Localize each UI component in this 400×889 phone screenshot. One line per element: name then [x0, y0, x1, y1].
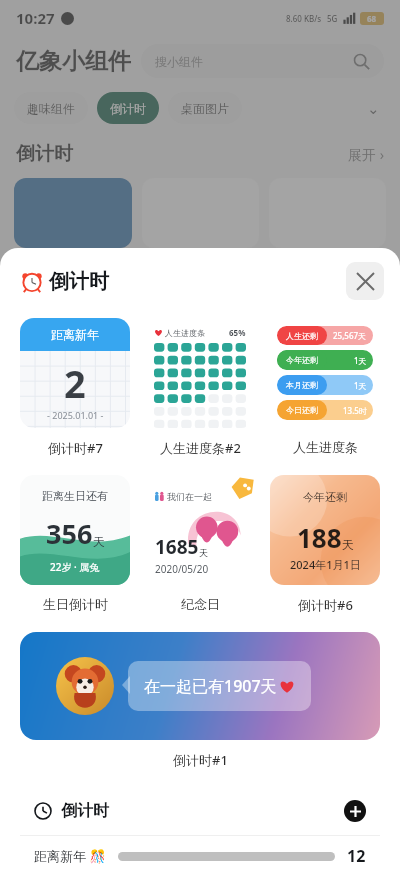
staticText: 倒计时: [49, 269, 109, 294]
staticText: 356: [46, 515, 93, 552]
staticText: 天: [199, 547, 208, 558]
button[interactable]: 距离生日还有: [20, 475, 130, 585]
staticText: 倒计时#7: [48, 439, 103, 457]
staticText: 5G: [327, 13, 338, 24]
staticText: 8.60 KB/s: [286, 13, 322, 24]
button[interactable]: 今年还剩: [270, 475, 380, 585]
staticText: 人生进度条: [165, 328, 205, 338]
button[interactable]: 人生进度条: [154, 327, 246, 419]
staticText: 188: [297, 520, 342, 555]
button[interactable]: Add: [344, 800, 366, 822]
staticText: 今日还剩: [286, 405, 318, 415]
staticText: 65%: [229, 327, 246, 338]
staticText: 生日倒计时: [43, 596, 108, 612]
button[interactable]: 我们在一起: [145, 482, 248, 585]
staticText: 趣味组件: [27, 101, 75, 116]
staticText: 22岁 · 属兔: [50, 560, 100, 574]
staticText: 我们在一起: [167, 491, 212, 502]
staticText: 在一起已有1907天: [144, 675, 277, 697]
button[interactable]: Close: [346, 262, 384, 300]
button[interactable]: 在一起已有1907天: [20, 632, 380, 740]
staticText: 桌面图片: [181, 101, 229, 116]
staticText: 本月还剩: [286, 380, 318, 390]
button[interactable]: 人生还剩: [277, 326, 373, 420]
staticText: - 2025.01.01 -: [47, 409, 104, 421]
staticText: ⌄: [367, 100, 380, 117]
staticText: 12: [347, 845, 366, 867]
button[interactable]: 距离新年: [20, 318, 130, 428]
staticText: 倒计时#6: [298, 596, 353, 614]
staticText: 10:27: [16, 8, 55, 28]
staticText: 68: [367, 13, 377, 24]
staticText: 人生还剩: [286, 331, 318, 341]
staticText: 倒计时: [110, 101, 146, 116]
staticText: 距离新年 🎊: [34, 847, 106, 865]
staticText: 人生进度条#2: [160, 439, 241, 457]
staticText: 纪念日: [181, 596, 220, 612]
staticText: 距离新年: [51, 327, 99, 342]
staticText: 今年还剩: [286, 355, 318, 365]
staticText: 1天: [354, 355, 367, 366]
staticText: 2: [64, 357, 86, 409]
staticText: 倒计时: [16, 142, 73, 166]
staticText: 2024年1月1日: [290, 557, 361, 572]
staticText: 25,567天: [333, 330, 367, 341]
staticText: 1天: [354, 380, 367, 391]
button[interactable]: 倒计时: [20, 787, 380, 835]
staticText: 倒计时: [61, 801, 109, 821]
staticText: 天: [93, 534, 105, 549]
staticText: 倒计时#1: [173, 751, 228, 769]
staticText: 13.5时: [343, 405, 367, 416]
staticText: 今年还剩: [303, 490, 347, 504]
staticText: 距离生日还有: [42, 489, 108, 503]
staticText: 2020/05/20: [155, 562, 209, 576]
staticText: 搜小组件: [155, 54, 203, 69]
staticText: 1685: [155, 534, 199, 560]
staticText: 人生进度条: [293, 439, 358, 455]
staticText: 天: [342, 537, 354, 552]
staticText: 展开 ›: [348, 145, 384, 164]
staticText: 亿象小组件: [16, 47, 131, 76]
▬▬▬▬▬▬▬▬▬▬
### [ACTION ITEM]
Copy the data verbatim, skipping any image it holds.

### [SOLVED PROBLEM]
Localize each UI component in this 400×889 phone screenshot. One line per element: name then [x0, y0, x1, y1].
staticText: 倒计时: [49, 269, 109, 294]
staticText: 356: [46, 515, 93, 552]
staticText: 天: [199, 547, 208, 558]
button[interactable]: 距离生日还有: [20, 475, 130, 585]
staticText: 倒计时#7: [48, 439, 103, 457]
staticText: 5G: [327, 13, 338, 24]
staticText: 8.60 KB/s: [286, 13, 322, 24]
button[interactable]: 今年还剩: [270, 475, 380, 585]
staticText: 人生进度条: [165, 328, 205, 338]
button[interactable]: 人生进度条: [154, 327, 246, 419]
staticText: 188: [297, 520, 342, 555]
button[interactable]: Add: [344, 800, 366, 822]
staticText: 今日还剩: [286, 405, 318, 415]
staticText: 65%: [229, 327, 246, 338]
staticText: 生日倒计时: [43, 596, 108, 612]
button[interactable]: 我们在一起: [145, 482, 248, 585]
staticText: 趣味组件: [27, 101, 75, 116]
staticText: 22岁 · 属兔: [50, 560, 100, 574]
staticText: 我们在一起: [167, 491, 212, 502]
staticText: 在一起已有1907天: [144, 675, 277, 697]
button[interactable]: Close: [346, 262, 384, 300]
button[interactable]: 在一起已有1907天: [20, 632, 380, 740]
staticText: 桌面图片: [181, 101, 229, 116]
staticText: 本月还剩: [286, 380, 318, 390]
button[interactable]: 人生还剩: [277, 326, 373, 420]
staticText: - 2025.01.01 -: [47, 409, 104, 421]
staticText: ⌄: [367, 100, 380, 117]
staticText: 12: [347, 845, 366, 867]
button[interactable]: 距离新年: [20, 318, 130, 428]
staticText: 倒计时#6: [298, 596, 353, 614]
staticText: 10:27: [16, 8, 55, 28]
staticText: 68: [367, 13, 377, 24]
staticText: 人生还剩: [286, 331, 318, 341]
staticText: 倒计时: [110, 101, 146, 116]
staticText: 距离新年 🎊: [34, 847, 106, 865]
staticText: 人生进度条#2: [160, 439, 241, 457]
staticText: 纪念日: [181, 596, 220, 612]
staticText: 距离新年: [51, 327, 99, 342]
staticText: 今年还剩: [286, 355, 318, 365]
staticText: 1天: [354, 355, 367, 366]
staticText: 2: [64, 357, 86, 409]
staticText: 倒计时: [16, 142, 73, 166]
staticText: 2024年1月1日: [290, 557, 361, 572]
staticText: 25,567天: [333, 330, 367, 341]
staticText: 1天: [354, 380, 367, 391]
button[interactable]: 倒计时: [20, 787, 380, 835]
staticText: 倒计时: [61, 801, 109, 821]
staticText: 天: [93, 534, 105, 549]
staticText: 倒计时#1: [173, 751, 228, 769]
staticText: 13.5时: [343, 405, 367, 416]
staticText: 今年还剩: [303, 490, 347, 504]
staticText: 距离生日还有: [42, 489, 108, 503]
staticText: 2020/05/20: [155, 562, 209, 576]
staticText: 搜小组件: [155, 54, 203, 69]
staticText: 1685: [155, 534, 199, 560]
staticText: 人生进度条: [293, 439, 358, 455]
staticText: 天: [342, 537, 354, 552]
staticText: 展开 ›: [348, 145, 384, 164]
staticText: 亿象小组件: [16, 47, 131, 76]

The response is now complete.